# Number of Rainy Days

This function should run a SQL query on a dataframe of weather data.  The SQL query should return one column and one row - a count of the number of days in the dataframe where the rain column is equal to 1 (i.e., the number of days it rained).  The dataframe will be titled `weather_data`. You'll need to provide the SQL query.  You might find SQL's `count` function useful for this exercise.  You can read more about it here:
    
https://dev.mysql.com/doc/refman/5.1/en/counting-rows.html
    
You might also find that interpreting numbers as integers or floats may not work initially.  In order to get around this issue, it may be useful to cast these numbers as integers.  This can be done by writing `cast(column as integer)`.
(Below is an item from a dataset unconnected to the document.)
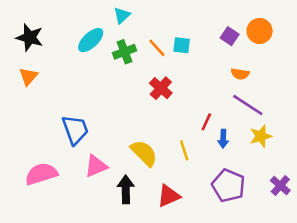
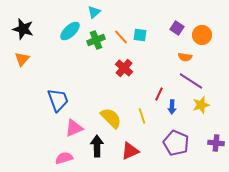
orange circle: (260, 31) -> (202, 35), moved
pink semicircle: (41, 174) -> (64, 158), moved, size x0.7
purple cross: (280, 186) -> (216, 143), turned -35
So for example, if we wanted to cast the `maxtempi` column as an integer, we would actually write something like `where cast(maxtempi as integer) = 76`, as opposed to simply `where maxtempi = 76`.

In [7]:
import pandas
import pandasql

def num_rainy_days(filename):
    weather_data = pandas.read_csv(filename)
    q = """
    SELECT COUNT(rain) FROM weather_data WHERE cast(rain as integer) = 1
    """
    rainy_days = pandasql.sqldf(q.lower(), locals())
    return rainy_days

num_rainy_days('weather_underground.csv')

Unnamed: 0,count(rain)
0,10


# Temp on Foggy and Nonfoggy Days

This function should run a SQL query on a dataframe of weather data.  The SQL query should return two columns and two rows - whether it was foggy or not (0 or 1) and the max `maxtempi` for that fog value (i.e., the maximum max temperature for both foggy and non-foggy days).  The dataframe will be titled `weather_data`. You'll need to provide the SQL query.

In [9]:
def max_temp_aggregate_by_fog(filename):
    weather_data = pandas.read_csv(filename)
    q = """
    SELECT fog, max(maxtempi) FROM weather_data GROUP BY fog
    """
    foggy_days = pandasql.sqldf(q.lower(), locals())
    return foggy_days

max_temp_aggregate_by_fog('weather_underground.csv')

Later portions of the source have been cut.